The difficult part is converting your self-signed certificate to the proper registry format. Here's how I did that:
  • On a regular PC, use Internet Explorer to go to a website with the certificate that you want to install on your mobile device (typically this will be Outlook Web Access or something). Open the certificate and install it on your local PC (let the certificate import wizard automatically place the certificate in whatever store it finds necessary).

  • View the certificate (in Internet Explorer or by using the Certificate MMC) and go to the "Details" tab. There you will find the "Thumbprint" of the algorithm. You will need to look up this number in a few moments, so be sure to remember the first few digits. In the case for the company I work for, the thumbprint is "824af72ab8somethingsomething".

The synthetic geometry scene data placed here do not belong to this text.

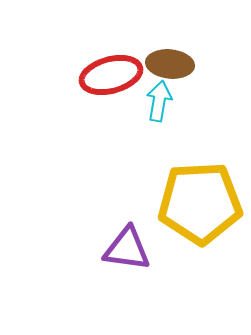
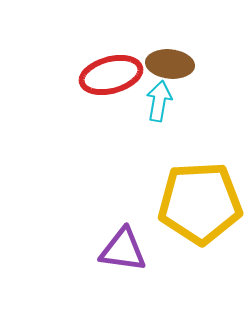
purple triangle: moved 4 px left, 1 px down
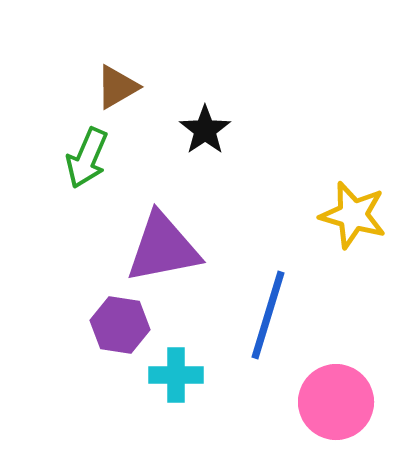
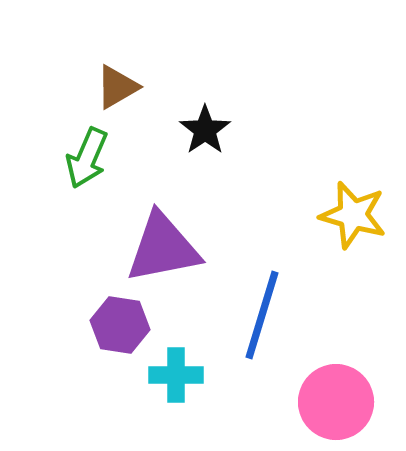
blue line: moved 6 px left
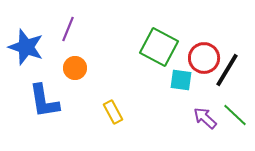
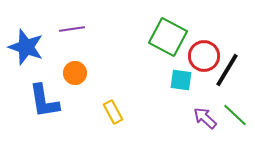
purple line: moved 4 px right; rotated 60 degrees clockwise
green square: moved 9 px right, 10 px up
red circle: moved 2 px up
orange circle: moved 5 px down
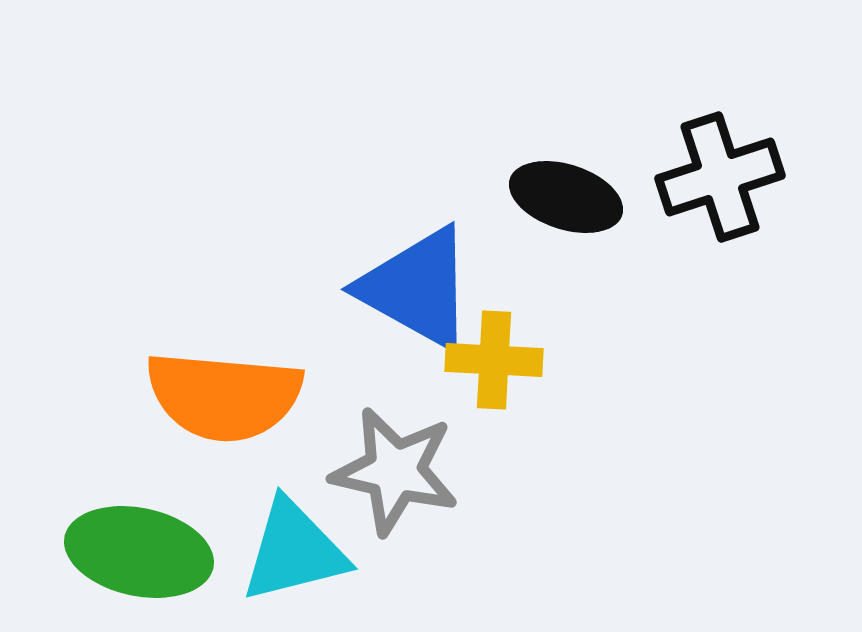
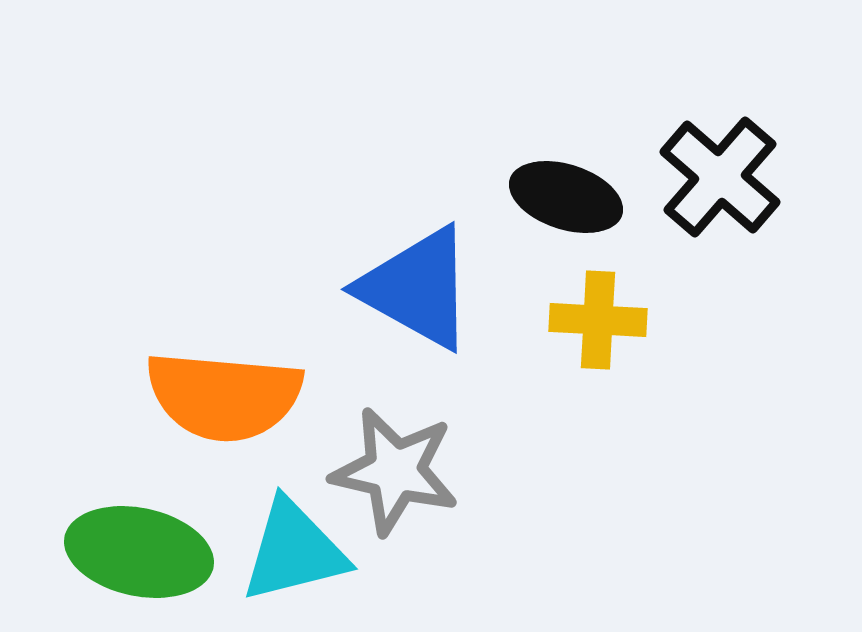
black cross: rotated 31 degrees counterclockwise
yellow cross: moved 104 px right, 40 px up
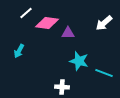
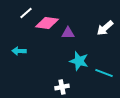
white arrow: moved 1 px right, 5 px down
cyan arrow: rotated 64 degrees clockwise
white cross: rotated 16 degrees counterclockwise
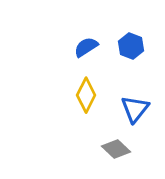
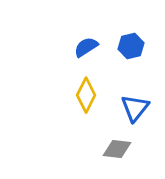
blue hexagon: rotated 25 degrees clockwise
blue triangle: moved 1 px up
gray diamond: moved 1 px right; rotated 36 degrees counterclockwise
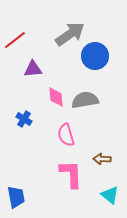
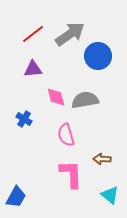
red line: moved 18 px right, 6 px up
blue circle: moved 3 px right
pink diamond: rotated 10 degrees counterclockwise
blue trapezoid: rotated 40 degrees clockwise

  • Open your registry editor and go to the following location:

    HKEY_CURRENT_USER\Software\Microsoft\SystemCertificates\Root\Certificates\

    There should be a registry key that has the thumbprint of your certificate as its name:


    Rightclick that registry key and click "Export...". Choose a location for the exported registry data.

  • Next, open the registry export in Notepad. Replace the registry key location (between the square brackets) to HKEY_LOCAL_MACHINE\Comm\Security\SystemCertificates\Root\Certificates\ followed by the thumbprint. Next, replace the first 12 bytes in the "Blob" registry value by: hex:19,00,00,00,01,00,00,00,10,00,00,00.

  • Your result should look like this:
    Windows Registry Editor Version 5.00

    [HKEY_LOCAL_MACHINE\Comm\Security\SystemCertificates\Root\Certificates\824AF72AB87E17AC777098A4164D7A90C90C0D69]
    "Blob"=hex:19,00,00,00,01,00,00,00,10,00,00,00,4f,e5,c4,01,4e,7d,89,4a,da,42,\
    3f,f7,24,0f,7f,a2,19,00,00,00,01,00,00,00,10,00,00,00,cb,bc,40,37,8a,45,2c,\
    ...
    Compare this with the original registry export that I have shown above, the differences are shown in bold.

  • Save the registry file, copy it to your mobile device and import it there. Voila! Finished!
You can use the "Certificates" control panel to verify that your certificate is properly recognized!

Note: you must either restart the ActiveSync process on your device because it will not immediately recognize the new certificate; you can kill the ActiveSync process or restart your device (but first wait at least a few minutes such that Windows Mobile can commit your registry changes to memory!).

Obviously, this is completely not supported or endorsed by anybody on this planet. Perform these actions at your own risk and be sure you know what to do in case you brick your device!